Sockmonkey wrote: ↑Fri Jun 12, 2020 12:13 pm
You get work out of heat by giving it somewhere to go and making it do something for you in order to get there. You can compare it to a water wheel in that way. It's usually easiest to make a hot spot and use the environment as the cool place the heat tries to flow through. Lower pressure also counts as "colder" in that the heat can now occupy more volume.
That certainly does represent the conventional wisdom.
Tesla, though, was not exactly conventional. He was certainly familiar with what everybody knew about heat engines, the second law of thermodynamics and all that, but he had a different idea about how heat engines work, and to my knowledge, his ideas have never been adequately put to the test.
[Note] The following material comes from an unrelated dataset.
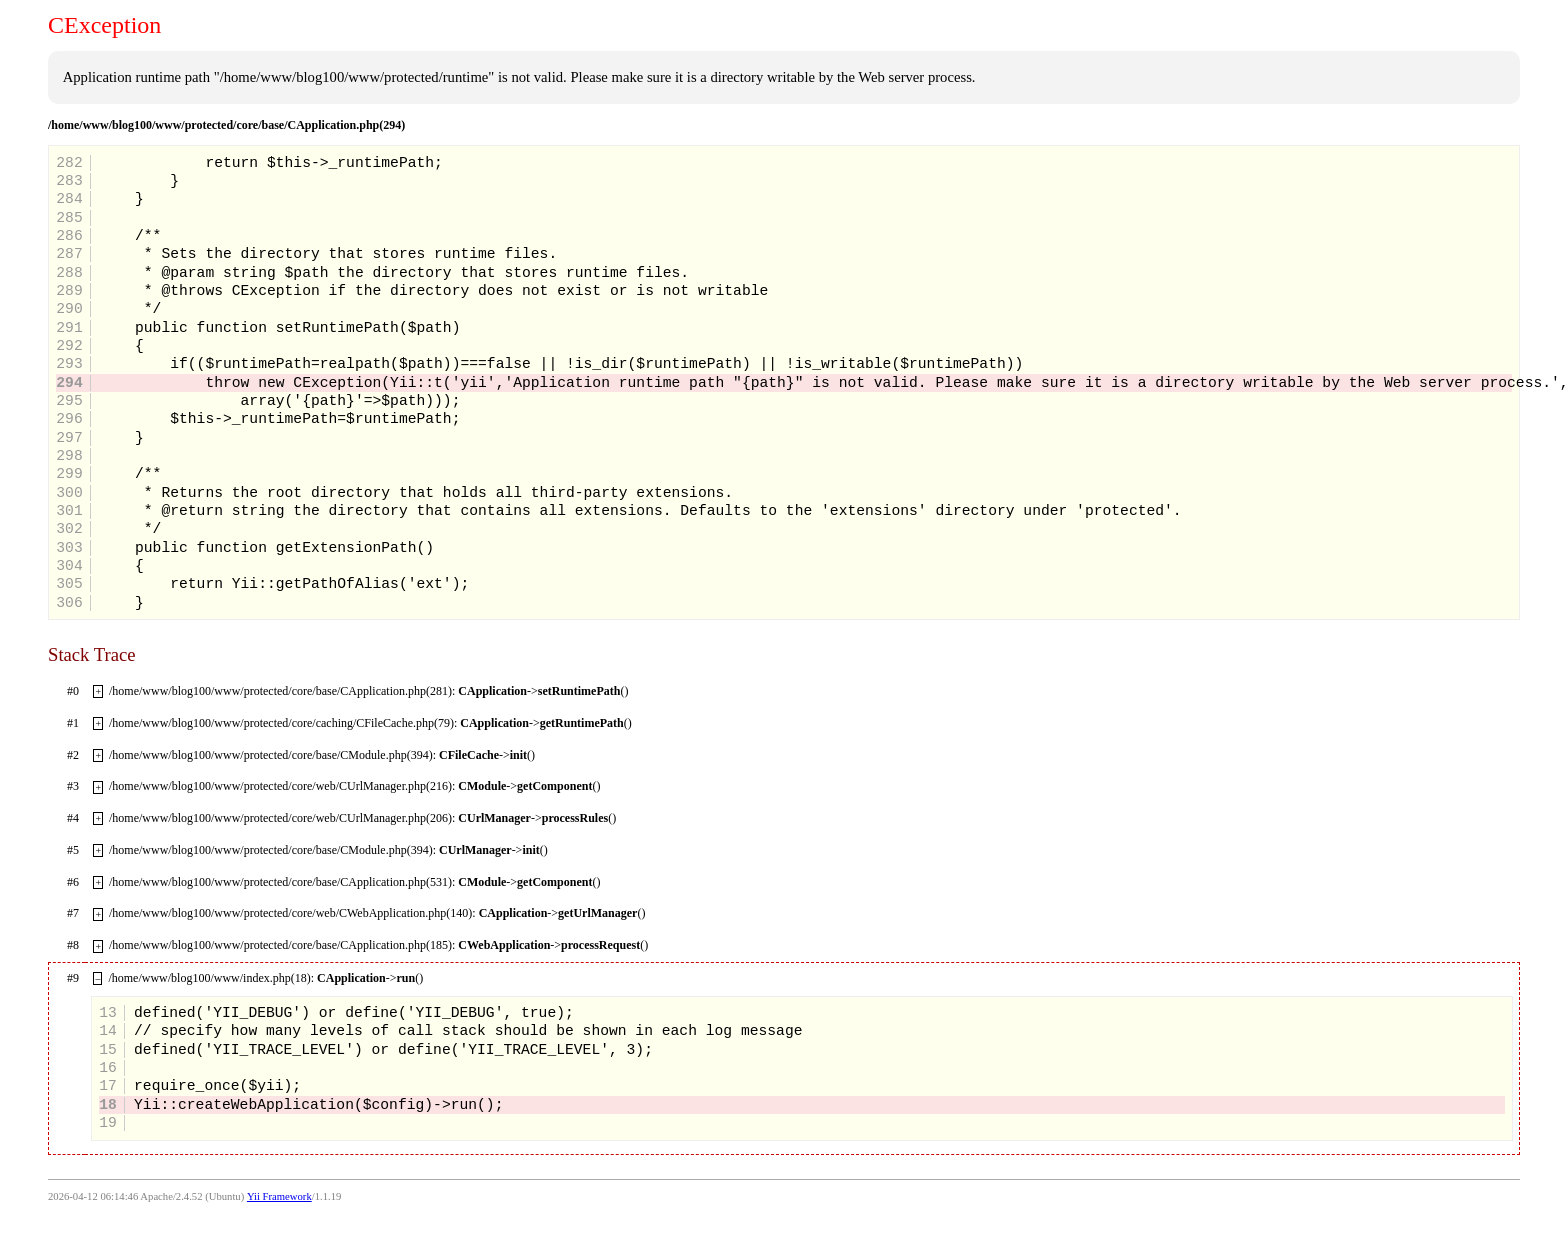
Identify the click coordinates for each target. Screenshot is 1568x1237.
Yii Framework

As for Tesla, he wrote: "a misfortune befell me in the burning of my laboratory, which crippled my labors", but I think he left behind enough information to move things forward today, if his theory was correct.
More than anything, I would say; heat in a heat engine is like the kinetic energy of billiard balls on a pool table:
- Translational_motion.gif (398 KiB) Viewed 11111 times
The idea is not so much giving these hot molecules somewhere to go but rather giving them something that they can hit and move.
If a ball strikes a solid immovable object it bounces off retaining its kinetic energy. But if it hits something that can move, the energy is transferred to the other object. In the case of a heat engine, the moveable object is the piston. The "heat" or kinetic energy, transferred to the piston, does not need anywhere else to go.
Tesla wrote in that regard: "But let us reflect a moment. Heat, though following certain general laws of mechanics, like a fluid, is not such; it is energy which may be converted into other forms of energy ... If the process of heat-transformation (in a heat engine) were absolutely perfect, no heat at all would arrive at the low level (or heat sink), since all of it would be converted into other forms of energy."
Think of the piston being hit by little billiard balls on both sides. Heat the gas on one side and the kinetic energy of the air molecules increases, knocking the piston out, but as each molecule hits it loses its "internal energy" and gets "cold", stops moving, but other fast moving "hot" molecules continue to hit the piston, also loosing energy, until there is equalization of energy on both sides, but the piston, having momentum continues moving, and more molecules continue to strike it and loose energy, causing the gas in the engine to become even colder, again creating an imbalance, which allows molecules outside the engine to knock the piston back inward. It seems, ALL of the heat added to the gas in the engine has been lost, and then some! The heat does not flow through the engine, rather, now more heat must be added to repeat the cycle.
That was Tesla's basic argument, that heat is not REALLY a fluid, therefore it does not REALLY need a "sink" to flow into.
There does need to be an initial temperature difference though. Why? because there must be some way of adding heat in order to create an imbalance to start the piston moving, but once moving, the heat does not need to flow through the engine into the sink, so a Stirling engine running on ice does not add heat to the ice. Rather heat is added to the engine to push the piston as previously described. The heat is converted into the kinetic motion of the piston, which might be further transformed into electricity, if the engine is driving an electric generator. The heat has been transformed into a different form of energy, now more heat can be added to continue the cycle, but no heat has been transferred to the ice!
Your description is certainly familiar to me, and is the generally recognized and accepted way that Stirling engines are supposed to work. But I think that maybe Tesla was right, and everyone else, for the past 200 years has been wrong.